*** Block opens ***

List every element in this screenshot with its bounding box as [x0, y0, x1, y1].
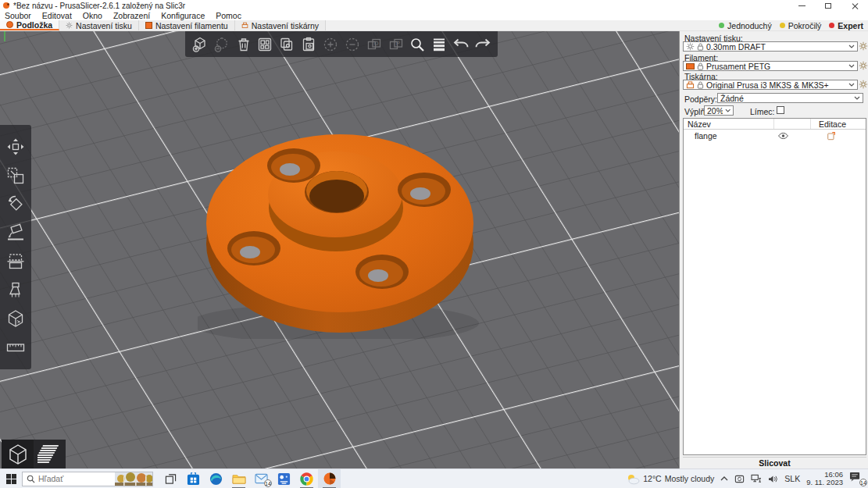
chrome-icon — [300, 472, 313, 486]
tray-expand-chevron-icon[interactable] — [720, 476, 728, 481]
supports-value: Žádné — [720, 94, 744, 103]
measure-tool-icon[interactable] — [5, 337, 26, 358]
lock-icon — [697, 43, 704, 51]
split-parts-icon[interactable]: P — [386, 34, 406, 55]
variable-layer-height-icon[interactable] — [429, 34, 449, 55]
menu-soubor[interactable]: Soubor — [5, 11, 31, 20]
print-settings-gear-button[interactable] — [859, 41, 868, 51]
editor-view-button[interactable] — [2, 440, 34, 468]
add-instance-icon[interactable] — [320, 34, 341, 55]
chevron-down-icon — [848, 64, 855, 68]
supports-label: Podpěry: — [684, 94, 717, 104]
mode-switcher: Jednoduchý Pokročilý Expert — [719, 20, 868, 30]
menu-okno[interactable]: Okno — [83, 11, 102, 20]
model-flange[interactable] — [198, 126, 482, 339]
slice-button[interactable]: Slicovat — [683, 457, 866, 468]
3d-viewport[interactable]: O P — [0, 31, 679, 468]
maximize-icon — [825, 3, 831, 9]
mode-expert[interactable]: Expert — [829, 21, 863, 30]
seam-tool-icon[interactable] — [5, 308, 26, 329]
microsoft-store-icon — [187, 472, 200, 486]
taskbar: 14 12°C Mostly cloudy SLK 16:06 9. 11. 2… — [0, 468, 868, 488]
delete-object-icon[interactable] — [212, 34, 232, 55]
printer-combo[interactable]: Original Prusa i3 MK3S & MK3S+ — [683, 80, 858, 90]
volume-tray-icon[interactable] — [768, 475, 778, 483]
tab-print-settings-label: Nastavení tisku — [76, 21, 132, 30]
notification-center-button[interactable]: 14 — [849, 472, 865, 486]
minimize-button[interactable] — [788, 0, 815, 11]
printer-icon — [241, 22, 248, 29]
expert-mode-dot-icon — [829, 23, 834, 28]
taskbar-clock[interactable]: 16:06 9. 11. 2023 — [806, 471, 843, 486]
eye-icon[interactable] — [777, 132, 789, 140]
prusaslicer-taskbar-button[interactable] — [318, 469, 341, 488]
object-row-flange[interactable]: flange — [684, 130, 866, 141]
tab-print-settings[interactable]: Nastavení tisku — [59, 20, 139, 30]
filament-gear-button[interactable] — [859, 61, 868, 70]
printer-gear-button[interactable] — [859, 80, 868, 89]
search-icon[interactable] — [407, 34, 427, 55]
remove-instance-icon[interactable] — [342, 34, 363, 55]
network-tray-icon[interactable] — [751, 474, 762, 483]
split-objects-icon[interactable]: O — [364, 34, 384, 55]
clock-date: 9. 11. 2023 — [806, 479, 843, 486]
infill-combo[interactable]: 20% — [704, 105, 734, 116]
menu-editovat[interactable]: Editovat — [42, 11, 72, 20]
tab-filament-settings[interactable]: Nastavení filamentu — [139, 20, 235, 30]
chrome-taskbar-button[interactable] — [295, 469, 318, 488]
mode-simple[interactable]: Jednoduchý — [719, 21, 772, 30]
close-button[interactable] — [841, 0, 868, 11]
task-view-button[interactable] — [159, 469, 182, 488]
task-view-icon — [165, 473, 177, 485]
start-button[interactable] — [0, 469, 22, 488]
delete-all-icon[interactable] — [234, 34, 254, 55]
sun-cloud-icon — [626, 473, 640, 485]
arrange-icon[interactable] — [255, 34, 275, 55]
language-indicator[interactable]: SLK — [784, 474, 800, 483]
filament-combo[interactable]: Prusament PETG — [683, 61, 858, 71]
undo-icon[interactable] — [451, 34, 471, 55]
mode-advanced[interactable]: Pokročilý — [780, 21, 822, 30]
filament-value: Prusament PETG — [706, 62, 770, 71]
copy-icon[interactable] — [277, 34, 297, 55]
taskbar-search[interactable] — [22, 472, 153, 486]
tab-printer-settings[interactable]: Nastavení tiskárny — [235, 20, 326, 30]
cut-tool-icon[interactable] — [5, 251, 26, 272]
top-toolbar: O P — [185, 31, 498, 57]
seasonal-search-art — [115, 472, 152, 486]
file-explorer-taskbar-button[interactable] — [227, 469, 250, 488]
maximize-button[interactable] — [815, 0, 841, 11]
column-separator — [773, 119, 774, 129]
scale-tool-icon[interactable] — [5, 166, 26, 186]
paste-icon[interactable] — [298, 34, 319, 55]
move-tool-icon[interactable] — [5, 137, 26, 157]
tab-plater[interactable]: Podložka — [0, 20, 59, 30]
weather-desc: Mostly cloudy — [665, 474, 715, 483]
main-area: O P — [0, 31, 868, 468]
prusaslicer-icon — [323, 472, 336, 485]
place-on-face-tool-icon[interactable] — [5, 223, 26, 243]
edge-taskbar-button[interactable] — [205, 469, 227, 488]
window-title: *Bez názvu - PrusaSlicer-2.6.1 založený … — [13, 2, 185, 10]
store-taskbar-button[interactable] — [182, 469, 205, 488]
add-object-icon[interactable] — [190, 34, 210, 55]
mail-taskbar-button[interactable]: 14 — [250, 469, 273, 488]
search-input[interactable] — [38, 474, 113, 483]
supports-combo[interactable]: Žádné — [717, 93, 863, 103]
preview-view-button[interactable] — [34, 440, 66, 468]
rotate-tool-icon[interactable] — [5, 194, 26, 214]
edit-settings-icon[interactable] — [827, 131, 836, 141]
brim-checkbox[interactable] — [777, 106, 784, 114]
sync-tray-icon[interactable] — [734, 474, 745, 484]
taskbar-weather[interactable]: 12°C Mostly cloudy — [626, 473, 714, 485]
redo-icon[interactable] — [473, 34, 493, 55]
menu-pomoc[interactable]: Pomoc — [216, 11, 241, 20]
print-settings-combo[interactable]: 0.30mm DRAFT — [683, 41, 858, 52]
paint-supports-tool-icon[interactable] — [5, 280, 26, 301]
menu-zobrazeni[interactable]: Zobrazení — [113, 11, 150, 20]
weather-app-taskbar-button[interactable] — [273, 469, 295, 488]
title-bar: *Bez názvu - PrusaSlicer-2.6.1 založený … — [0, 0, 868, 11]
lock-icon — [697, 81, 704, 89]
brim-label: Límec: — [750, 107, 775, 116]
menu-konfigurace[interactable]: Konfigurace — [161, 11, 205, 20]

*** Block closes ***

Type out the data above again exactly as written, minus the images.

- Result of this exercise
List every element in this screenshot with its bounding box as [x0, y0, x1, y1].
chrome-icon — [300, 472, 313, 486]
tray-expand-chevron-icon[interactable] — [720, 476, 728, 481]
supports-value: Žádné — [720, 94, 744, 103]
measure-tool-icon[interactable] — [5, 337, 26, 358]
lock-icon — [697, 43, 704, 51]
split-parts-icon[interactable]: P — [386, 34, 406, 55]
variable-layer-height-icon[interactable] — [429, 34, 449, 55]
menu-soubor[interactable]: Soubor — [5, 11, 31, 20]
print-settings-gear-button[interactable] — [859, 41, 868, 51]
editor-view-button[interactable] — [2, 440, 34, 468]
add-instance-icon[interactable] — [320, 34, 341, 55]
chevron-down-icon — [848, 64, 855, 68]
supports-label: Podpěry: — [684, 94, 717, 104]
mode-switcher: Jednoduchý Pokročilý Expert — [719, 20, 868, 30]
menu-okno[interactable]: Okno — [83, 11, 102, 20]
model-flange[interactable] — [198, 126, 482, 339]
slice-button[interactable]: Slicovat — [683, 457, 866, 468]
3d-viewport[interactable]: O P — [0, 31, 679, 468]
maximize-icon — [825, 3, 831, 9]
mode-expert[interactable]: Expert — [829, 21, 863, 30]
seam-tool-icon[interactable] — [5, 308, 26, 329]
microsoft-store-icon — [187, 472, 200, 486]
taskbar: 14 12°C Mostly cloudy SLK 16:06 9. 11. 2… — [0, 468, 868, 488]
delete-object-icon[interactable] — [212, 34, 232, 55]
printer-combo[interactable]: Original Prusa i3 MK3S & MK3S+ — [683, 80, 858, 90]
volume-tray-icon[interactable] — [768, 475, 778, 483]
tab-print-settings-label: Nastavení tisku — [76, 21, 132, 30]
notification-center-button[interactable]: 14 — [849, 472, 865, 486]
minimize-button[interactable] — [788, 0, 815, 11]
printer-icon — [241, 22, 248, 29]
expert-mode-dot-icon — [829, 23, 834, 28]
taskbar-clock[interactable]: 16:06 9. 11. 2023 — [806, 471, 843, 486]
eye-icon[interactable] — [777, 132, 789, 140]
prusaslicer-taskbar-button[interactable] — [318, 469, 341, 488]
object-row-flange[interactable]: flange — [684, 130, 866, 141]
tab-print-settings[interactable]: Nastavení tisku — [59, 20, 139, 30]
filament-gear-button[interactable] — [859, 61, 868, 70]
printer-gear-button[interactable] — [859, 80, 868, 89]
search-icon[interactable] — [407, 34, 427, 55]
remove-instance-icon[interactable] — [342, 34, 363, 55]
network-tray-icon[interactable] — [751, 474, 762, 483]
split-objects-icon[interactable]: O — [364, 34, 384, 55]
clock-date: 9. 11. 2023 — [806, 479, 843, 486]
infill-combo[interactable]: 20% — [704, 105, 734, 116]
menu-editovat[interactable]: Editovat — [42, 11, 72, 20]
tab-filament-settings[interactable]: Nastavení filamentu — [139, 20, 235, 30]
chrome-taskbar-button[interactable] — [295, 469, 318, 488]
mode-simple[interactable]: Jednoduchý — [719, 21, 772, 30]
close-button[interactable] — [841, 0, 868, 11]
task-view-button[interactable] — [159, 469, 182, 488]
task-view-icon — [165, 473, 177, 485]
start-button[interactable] — [0, 469, 22, 488]
delete-all-icon[interactable] — [234, 34, 254, 55]
sun-cloud-icon — [626, 473, 640, 485]
arrange-icon[interactable] — [255, 34, 275, 55]
language-indicator[interactable]: SLK — [784, 474, 800, 483]
filament-combo[interactable]: Prusament PETG — [683, 61, 858, 71]
undo-icon[interactable] — [451, 34, 471, 55]
mode-advanced[interactable]: Pokročilý — [780, 21, 822, 30]
filament-value: Prusament PETG — [706, 62, 770, 71]
copy-icon[interactable] — [277, 34, 297, 55]
taskbar-search[interactable] — [22, 472, 153, 486]
tab-printer-settings[interactable]: Nastavení tiskárny — [235, 20, 326, 30]
cut-tool-icon[interactable] — [5, 251, 26, 272]
top-toolbar: O P — [185, 31, 498, 57]
seasonal-search-art — [115, 472, 152, 486]
file-explorer-taskbar-button[interactable] — [227, 469, 250, 488]
maximize-button[interactable] — [815, 0, 841, 11]
column-separator — [773, 119, 774, 129]
scale-tool-icon[interactable] — [5, 166, 26, 186]
paste-icon[interactable] — [298, 34, 319, 55]
move-tool-icon[interactable] — [5, 137, 26, 157]
tab-plater[interactable]: Podložka — [0, 20, 59, 30]
weather-desc: Mostly cloudy — [665, 474, 715, 483]
main-area: O P — [0, 31, 868, 468]
prusaslicer-icon — [323, 472, 336, 485]
place-on-face-tool-icon[interactable] — [5, 223, 26, 243]
edge-taskbar-button[interactable] — [205, 469, 227, 488]
window-title: *Bez názvu - PrusaSlicer-2.6.1 založený … — [13, 2, 185, 10]
store-taskbar-button[interactable] — [182, 469, 205, 488]
add-object-icon[interactable] — [190, 34, 210, 55]
mail-taskbar-button[interactable]: 14 — [250, 469, 273, 488]
search-input[interactable] — [38, 474, 113, 483]
supports-combo[interactable]: Žádné — [717, 93, 863, 103]
preview-view-button[interactable] — [34, 440, 66, 468]
rotate-tool-icon[interactable] — [5, 194, 26, 214]
edit-settings-icon[interactable] — [827, 131, 836, 141]
brim-checkbox[interactable] — [777, 106, 784, 114]
sync-tray-icon[interactable] — [734, 474, 745, 484]
taskbar-weather[interactable]: 12°C Mostly cloudy — [626, 473, 714, 485]
redo-icon[interactable] — [473, 34, 493, 55]
menu-pomoc[interactable]: Pomoc — [216, 11, 241, 20]
print-settings-combo[interactable]: 0.30mm DRAFT — [683, 41, 858, 52]
paint-supports-tool-icon[interactable] — [5, 280, 26, 301]
menu-zobrazeni[interactable]: Zobrazení — [113, 11, 150, 20]
weather-app-taskbar-button[interactable] — [273, 469, 295, 488]
title-bar: *Bez názvu - PrusaSlicer-2.6.1 založený … — [0, 0, 868, 11]
lock-icon — [697, 81, 704, 89]
brim-label: Límec: — [750, 107, 775, 116]
menu-konfigurace[interactable]: Konfigurace — [161, 11, 205, 20]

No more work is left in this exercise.